Saved data entries:
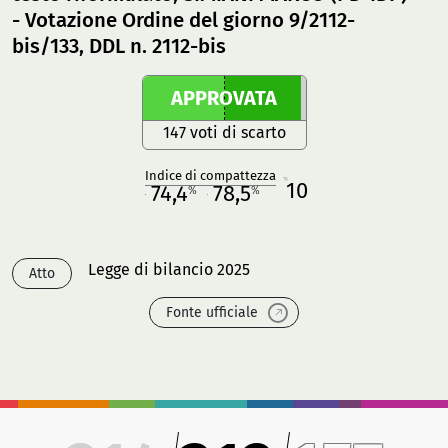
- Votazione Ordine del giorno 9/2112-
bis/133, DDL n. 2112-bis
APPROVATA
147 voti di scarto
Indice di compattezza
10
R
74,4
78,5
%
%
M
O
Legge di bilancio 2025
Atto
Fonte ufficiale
...
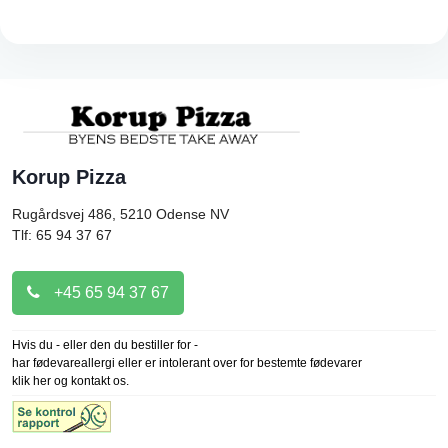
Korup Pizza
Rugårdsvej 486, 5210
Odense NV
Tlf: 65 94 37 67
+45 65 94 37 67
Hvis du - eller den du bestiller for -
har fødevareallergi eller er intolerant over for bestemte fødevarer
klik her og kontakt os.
==
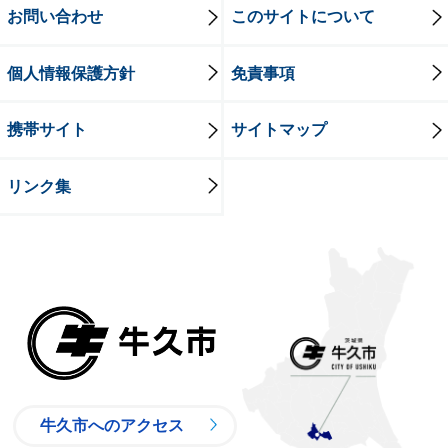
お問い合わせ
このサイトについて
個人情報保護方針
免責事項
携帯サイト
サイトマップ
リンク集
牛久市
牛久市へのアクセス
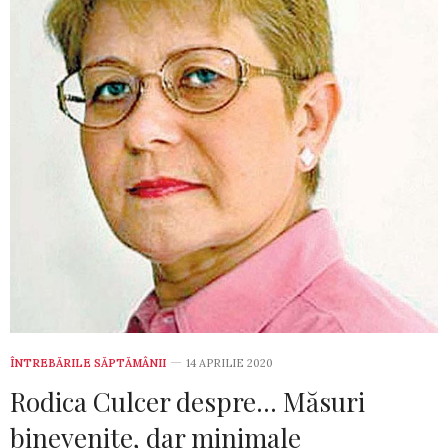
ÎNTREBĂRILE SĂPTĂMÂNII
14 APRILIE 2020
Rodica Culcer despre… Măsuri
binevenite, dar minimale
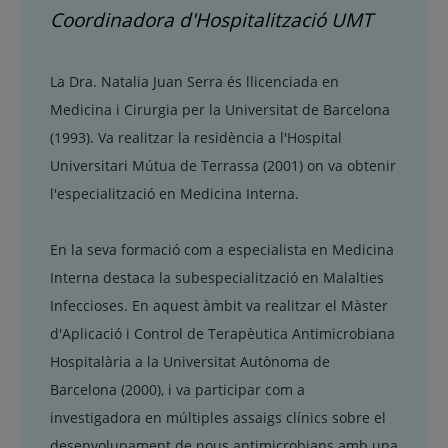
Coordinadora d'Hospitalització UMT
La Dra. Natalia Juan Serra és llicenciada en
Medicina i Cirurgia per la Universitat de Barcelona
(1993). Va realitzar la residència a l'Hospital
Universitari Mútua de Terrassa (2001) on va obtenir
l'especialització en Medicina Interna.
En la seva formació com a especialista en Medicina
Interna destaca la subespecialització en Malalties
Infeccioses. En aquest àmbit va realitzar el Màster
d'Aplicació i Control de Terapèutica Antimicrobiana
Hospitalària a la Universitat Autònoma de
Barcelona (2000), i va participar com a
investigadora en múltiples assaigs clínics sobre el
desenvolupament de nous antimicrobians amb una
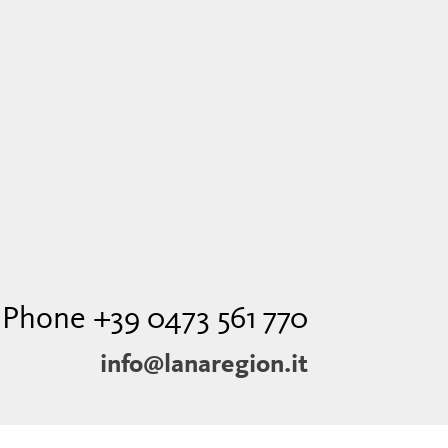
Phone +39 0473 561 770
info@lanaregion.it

**Brief:** Nothing but a number belongs in the answer: the number of lines above that contain "Interna".

**Solution to this task:** 2